**DATA SECTION**
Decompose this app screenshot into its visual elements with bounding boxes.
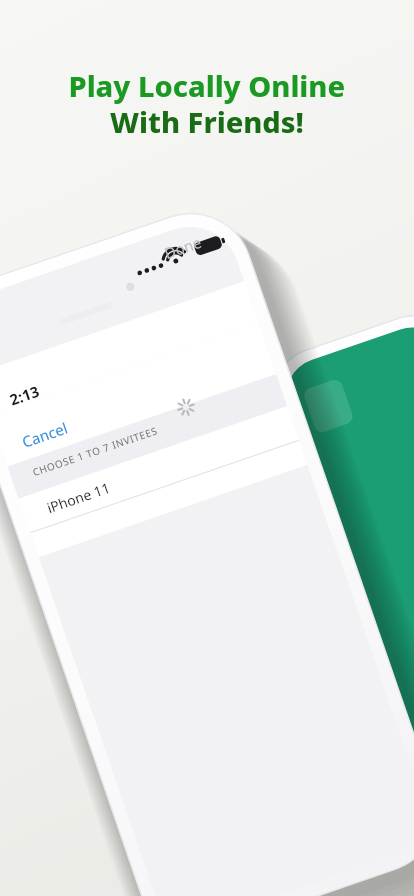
button[interactable]: Play Locally Online With Friends promo: [0, 0, 414, 896]
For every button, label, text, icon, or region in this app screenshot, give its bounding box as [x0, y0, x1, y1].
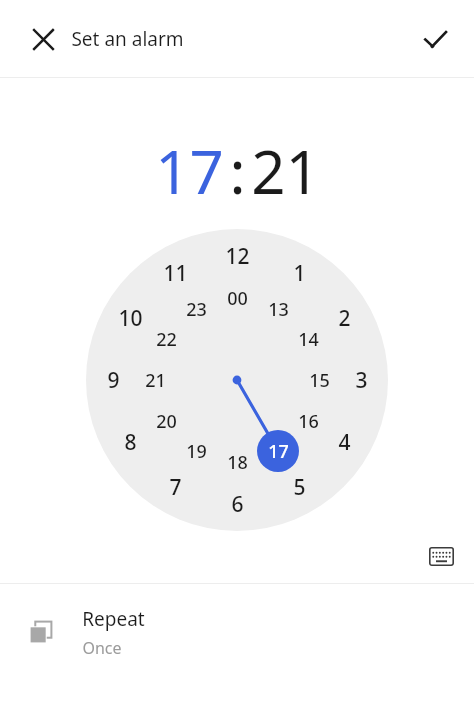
button[interactable]: 21 — [251, 130, 320, 212]
staticText: Repeat — [82, 606, 145, 632]
staticText: 21 — [251, 130, 320, 212]
button[interactable]: 6 — [218, 485, 256, 523]
button[interactable]: Repeat — [0, 584, 474, 680]
button[interactable]: 17 — [155, 130, 224, 212]
staticText: 19 — [186, 439, 207, 464]
button[interactable]: 11 — [156, 254, 194, 292]
button[interactable]: 20 — [147, 402, 185, 440]
staticText: 6 — [231, 490, 244, 519]
staticText: 3 — [355, 366, 368, 395]
staticText: 17 — [155, 130, 224, 212]
staticText: : — [229, 130, 246, 212]
staticText: 2 — [338, 304, 351, 333]
button[interactable]: Clock hour picker — [86, 229, 388, 531]
staticText: 18 — [227, 450, 248, 475]
staticText: 16 — [298, 409, 319, 434]
button[interactable]: 8 — [111, 423, 149, 461]
button[interactable]: 9 — [94, 361, 132, 399]
button[interactable]: 15 — [300, 361, 338, 399]
button[interactable]: Close — [19, 15, 67, 63]
staticText: 10 — [118, 304, 143, 333]
staticText: 15 — [309, 368, 330, 393]
staticText: 1 — [293, 259, 306, 288]
staticText: Set an alarm — [71, 26, 184, 52]
staticText: 20 — [156, 409, 177, 434]
staticText: 4 — [338, 428, 351, 457]
staticText: 21 — [145, 368, 166, 393]
button[interactable]: 13 — [259, 290, 297, 328]
button[interactable]: 12 — [218, 237, 256, 275]
button[interactable]: Switch to text input — [420, 535, 462, 577]
button[interactable]: 10 — [111, 299, 149, 337]
button[interactable]: 23 — [177, 290, 215, 328]
staticText: 9 — [107, 366, 120, 395]
button[interactable]: 7 — [156, 468, 194, 506]
staticText: 00 — [227, 286, 248, 311]
button[interactable]: 18 — [218, 443, 256, 481]
button[interactable]: 00 — [218, 279, 256, 317]
staticText: 13 — [268, 297, 289, 322]
button[interactable]: 4 — [325, 423, 363, 461]
staticText: 7 — [169, 473, 182, 502]
staticText: 8 — [124, 428, 137, 457]
button[interactable]: 17 — [259, 432, 297, 470]
button[interactable]: 16 — [289, 402, 327, 440]
staticText: 23 — [186, 297, 207, 322]
staticText: 11 — [163, 259, 188, 288]
button[interactable]: Done — [411, 15, 459, 63]
staticText: 12 — [225, 242, 250, 271]
button[interactable]: 19 — [177, 432, 215, 470]
button[interactable]: 2 — [325, 299, 363, 337]
button[interactable]: 3 — [342, 361, 380, 399]
button[interactable]: 22 — [147, 320, 185, 358]
button[interactable]: 1 — [280, 254, 318, 292]
button[interactable]: 5 — [280, 468, 318, 506]
staticText: 22 — [156, 327, 177, 352]
button[interactable]: 14 — [289, 320, 327, 358]
staticText: 17 — [268, 439, 289, 464]
staticText: 5 — [293, 473, 306, 502]
button[interactable]: 21 — [136, 361, 174, 399]
staticText: Once — [82, 637, 122, 659]
staticText: 14 — [298, 327, 319, 352]
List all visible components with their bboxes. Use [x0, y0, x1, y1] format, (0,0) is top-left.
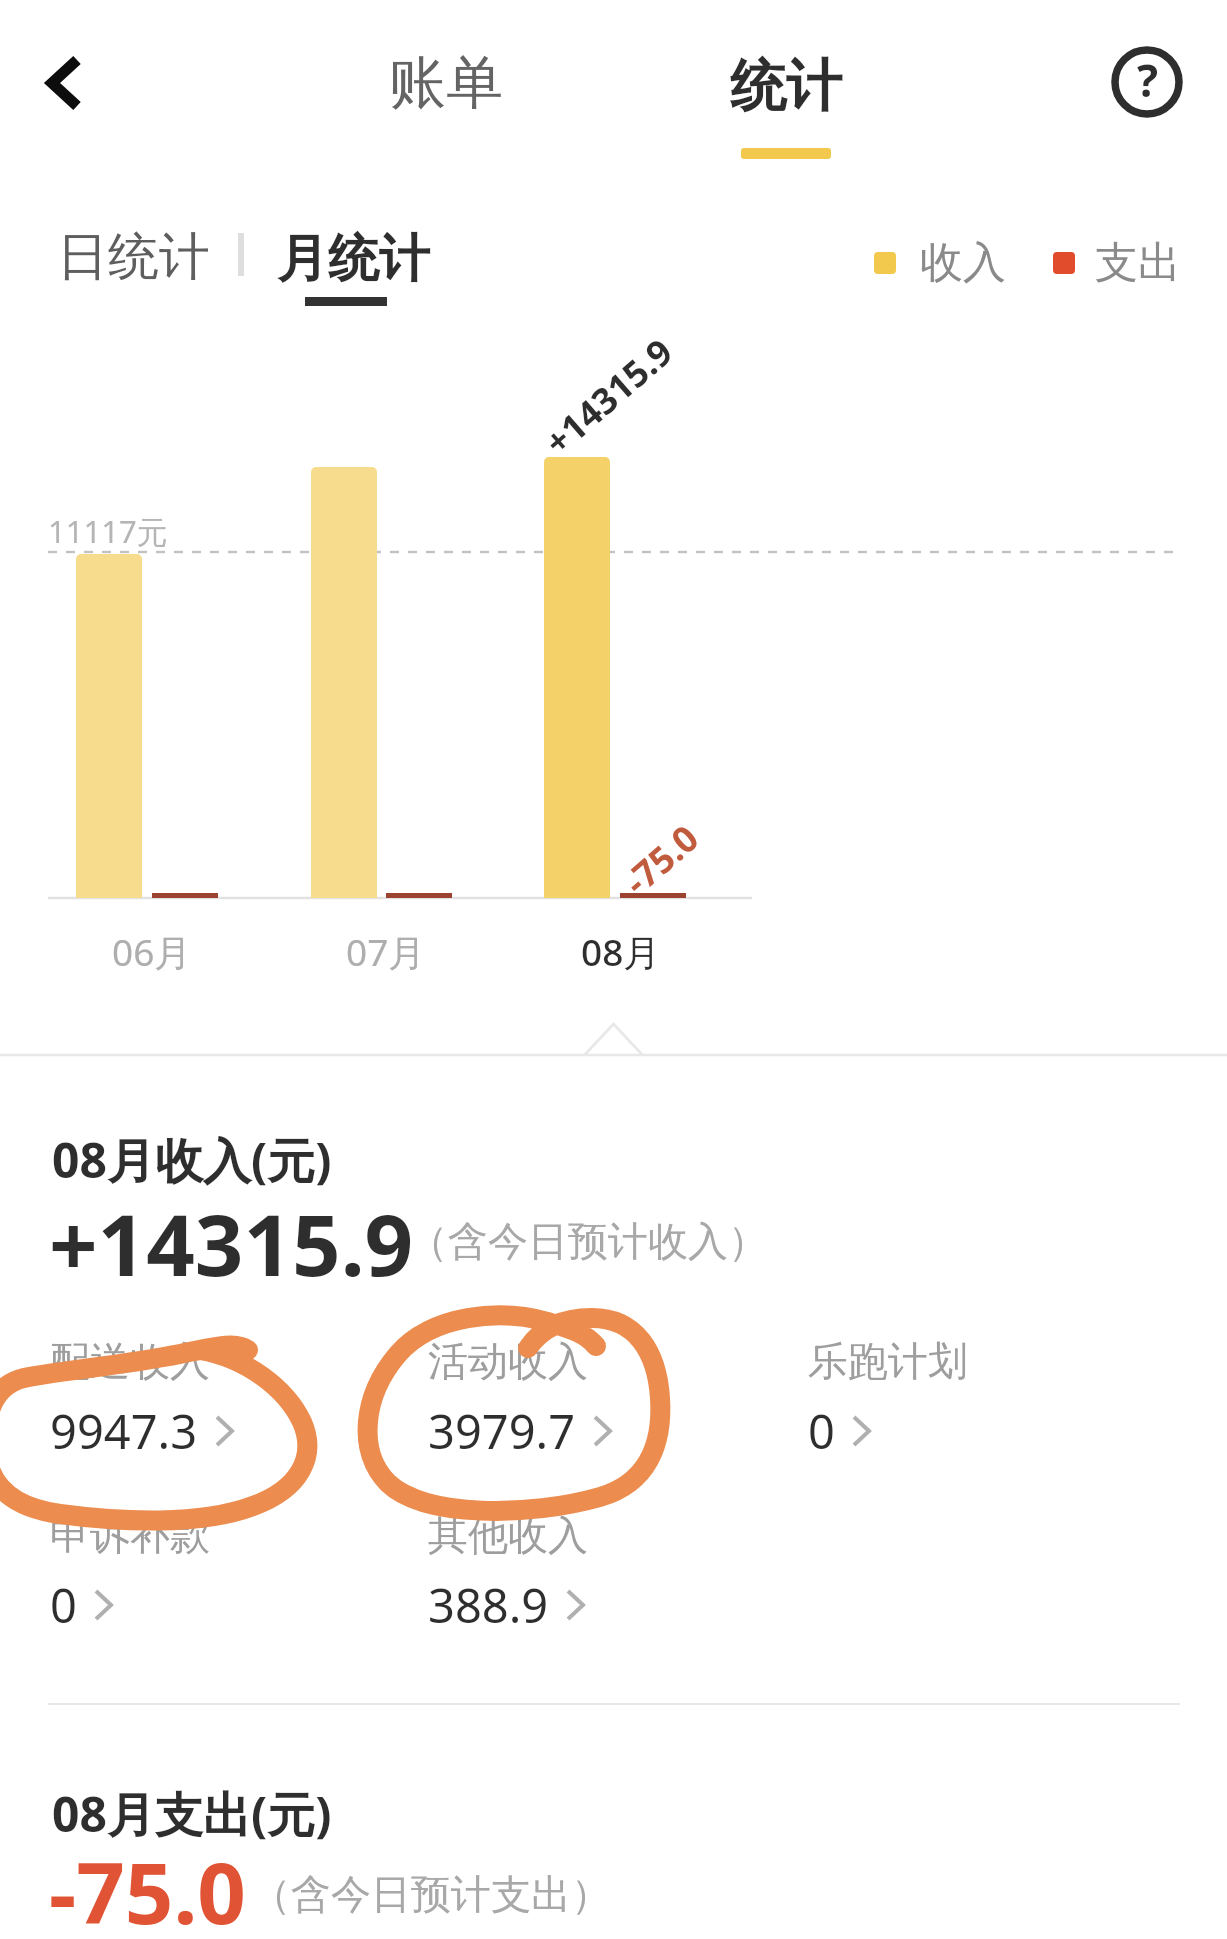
button[interactable]: 配送收入 [50, 1336, 390, 1488]
staticText: 08月 [581, 926, 661, 977]
staticText: 活动收入 [428, 1336, 588, 1386]
staticText: 388.9 [428, 1573, 549, 1637]
staticText: 月统计 [277, 227, 430, 291]
staticText: 配送收入 [50, 1336, 210, 1386]
staticText: 3979.7 [428, 1399, 576, 1463]
button[interactable]: 账单 [336, 33, 556, 133]
staticText: 9947.3 [50, 1399, 198, 1463]
staticText: 08月支出(元) [52, 1781, 332, 1847]
staticText: +14315.9 [534, 327, 683, 466]
button[interactable]: 统计 [676, 36, 896, 176]
button[interactable]: 活动收入 [428, 1336, 768, 1488]
staticText: 账单 [389, 47, 503, 119]
staticText: ? [1137, 50, 1158, 110]
staticText: 0 [50, 1573, 77, 1637]
staticText: 支出 [1095, 236, 1181, 290]
button[interactable]: 申诉补款 [50, 1510, 390, 1662]
staticText: 07月 [346, 926, 426, 977]
staticText: 日统计 [57, 225, 210, 289]
staticText: 统计 [730, 51, 842, 122]
staticText: （含今日预计支出） [251, 1869, 611, 1919]
button[interactable]: Back [14, 37, 106, 129]
button[interactable]: 月统计 [252, 217, 444, 321]
staticText: 06月 [112, 926, 192, 977]
staticText: （含今日预计收入） [408, 1216, 768, 1266]
staticText: +14315.9 [49, 1185, 414, 1301]
staticText: 乐跑计划 [808, 1336, 968, 1386]
staticText: 0 [808, 1399, 835, 1463]
staticText: 08月收入(元) [52, 1127, 332, 1193]
staticText: 收入 [920, 236, 1006, 290]
button[interactable]: 日统计 [28, 215, 181, 299]
staticText: -75.0 [49, 1833, 246, 1939]
staticText: 其他收入 [428, 1510, 588, 1560]
button[interactable]: 08月 [567, 918, 647, 969]
button[interactable]: 06月 [98, 918, 178, 969]
button[interactable] [0, 1020, 1227, 1080]
button[interactable]: 其他收入 [428, 1510, 768, 1662]
staticText: 11117元 [48, 510, 168, 552]
staticText: 申诉补款 [50, 1510, 210, 1560]
button[interactable]: 乐跑计划 [808, 1336, 1148, 1488]
button[interactable]: Help [1101, 36, 1193, 128]
staticText: -75.0 [613, 814, 709, 906]
button[interactable]: 07月 [332, 918, 412, 969]
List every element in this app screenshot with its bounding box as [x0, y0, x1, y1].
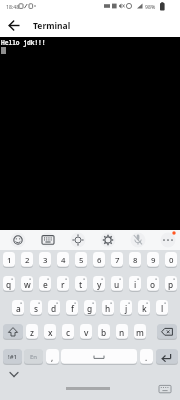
button[interactable]: g — [84, 300, 96, 316]
button[interactable]: a — [12, 300, 24, 316]
staticText: k — [142, 303, 147, 314]
button[interactable]: c — [62, 324, 74, 340]
button[interactable]: 9 — [147, 252, 159, 268]
staticText: 6 — [97, 255, 102, 266]
staticText: Terminal — [33, 20, 71, 32]
button[interactable] — [129, 231, 147, 249]
staticText: 3 — [43, 255, 48, 266]
button[interactable] — [6, 368, 22, 380]
button[interactable]: m — [134, 324, 146, 340]
staticText: y — [97, 279, 102, 290]
button[interactable]: Hello jdk!!! — [0, 37, 180, 230]
staticText: e — [43, 279, 48, 290]
button[interactable]: 5 — [75, 252, 87, 268]
staticText: v — [84, 327, 89, 338]
button[interactable] — [156, 383, 174, 395]
button[interactable] — [156, 349, 178, 365]
button[interactable]: 8 — [129, 252, 141, 268]
staticText: g — [87, 303, 93, 314]
staticText: 1 — [7, 255, 12, 266]
staticText: x — [48, 327, 53, 338]
staticText: 98% — [145, 3, 156, 10]
button[interactable]: d — [48, 300, 60, 316]
button[interactable]: i — [129, 276, 141, 292]
button[interactable]: o — [147, 276, 159, 292]
button[interactable]: x — [44, 324, 56, 340]
staticText: u — [114, 279, 120, 290]
staticText: z — [30, 327, 34, 338]
staticText: p — [168, 279, 174, 290]
staticText: n — [119, 327, 125, 338]
button[interactable]: z — [26, 324, 38, 340]
button[interactable]: p — [165, 276, 177, 292]
button[interactable]: q — [3, 276, 15, 292]
button[interactable]: , — [46, 349, 59, 365]
button[interactable]: w — [21, 276, 33, 292]
staticText: m — [136, 327, 144, 338]
staticText: 0 — [169, 255, 174, 266]
button[interactable]: k — [138, 300, 150, 316]
staticText: , — [51, 352, 54, 363]
staticText: 2 — [25, 255, 30, 266]
button[interactable]: 4 — [57, 252, 69, 268]
button[interactable]: h — [102, 300, 114, 316]
button[interactable]: 6 — [93, 252, 105, 268]
staticText: 8 — [133, 255, 138, 266]
button[interactable]: 1 — [3, 252, 15, 268]
staticText: h — [105, 303, 111, 314]
staticText: r — [61, 279, 65, 290]
button[interactable]: l — [156, 300, 168, 316]
button[interactable]: v — [80, 324, 92, 340]
button[interactable] — [61, 349, 137, 365]
button[interactable]: u — [111, 276, 123, 292]
button[interactable]: e — [39, 276, 51, 292]
staticText: w — [24, 279, 31, 290]
button[interactable]: 0 — [165, 252, 177, 268]
staticText: c — [66, 327, 71, 338]
staticText: 7 — [115, 255, 120, 266]
staticText: !#1 — [8, 353, 17, 361]
staticText: d — [51, 303, 57, 314]
button[interactable]: . — [140, 349, 153, 365]
staticText: 18:48 — [6, 3, 20, 10]
button[interactable]: 3 — [39, 252, 51, 268]
staticText: a — [16, 303, 21, 314]
button[interactable]: 7 — [111, 252, 123, 268]
staticText: . — [145, 352, 148, 363]
staticText: s — [34, 303, 39, 314]
button[interactable]: En — [24, 349, 43, 365]
button[interactable]: f — [66, 300, 78, 316]
staticText: 9 — [151, 255, 156, 266]
button[interactable]: y — [93, 276, 105, 292]
button[interactable] — [159, 231, 177, 249]
button[interactable]: !#1 — [3, 349, 22, 365]
button[interactable] — [9, 231, 27, 249]
button[interactable] — [5, 16, 24, 35]
staticText: t — [79, 279, 83, 290]
button[interactable]: b — [98, 324, 110, 340]
button[interactable]: n — [116, 324, 128, 340]
staticText: 5 — [79, 255, 84, 266]
button[interactable]: r — [57, 276, 69, 292]
button[interactable] — [3, 324, 23, 340]
staticText: j — [125, 303, 128, 314]
staticText: b — [101, 327, 107, 338]
button[interactable]: t — [75, 276, 87, 292]
button[interactable]: j — [120, 300, 132, 316]
staticText: o — [150, 279, 156, 290]
button[interactable] — [157, 324, 177, 340]
staticText: 4 — [61, 255, 66, 266]
staticText: q — [6, 279, 12, 290]
staticText: l — [161, 303, 164, 314]
staticText: f — [71, 303, 74, 314]
button[interactable] — [39, 231, 57, 249]
button[interactable] — [99, 231, 117, 249]
button[interactable] — [69, 231, 87, 249]
staticText: En — [30, 353, 38, 361]
staticText: i — [134, 279, 137, 290]
button[interactable]: s — [30, 300, 42, 316]
staticText: Hello jdk!!! — [1, 38, 46, 46]
button[interactable]: 2 — [21, 252, 33, 268]
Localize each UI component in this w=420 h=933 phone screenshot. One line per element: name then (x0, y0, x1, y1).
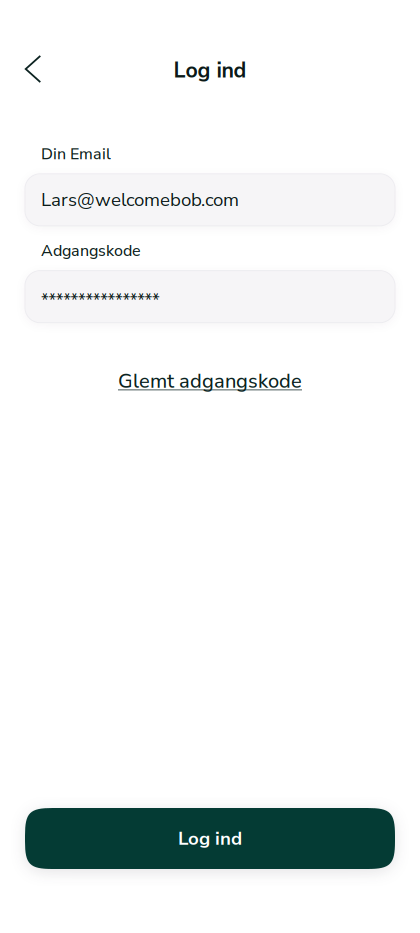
staticText: Lars@welcomebob.com (41, 187, 239, 213)
button[interactable]: Back (13, 49, 53, 89)
staticText: **************** (41, 289, 160, 312)
button[interactable]: Adgangskode (25, 271, 395, 323)
staticText: Glemt adgangskode (118, 368, 302, 395)
staticText: Log ind (174, 56, 246, 85)
staticText: Log ind (178, 826, 242, 851)
button[interactable]: Din Email (25, 174, 395, 226)
staticText: Din Email (41, 143, 111, 165)
button[interactable]: Glemt adgangskode (100, 358, 320, 405)
button[interactable]: Log ind (25, 808, 395, 869)
staticText: Adgangskode (41, 240, 141, 262)
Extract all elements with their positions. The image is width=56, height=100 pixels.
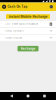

**EXERCISE GOAL**
Could you give the number of lines in the entries that contain the string "Back"? Only the number, please.

**EXERCISE RESPONSE**
2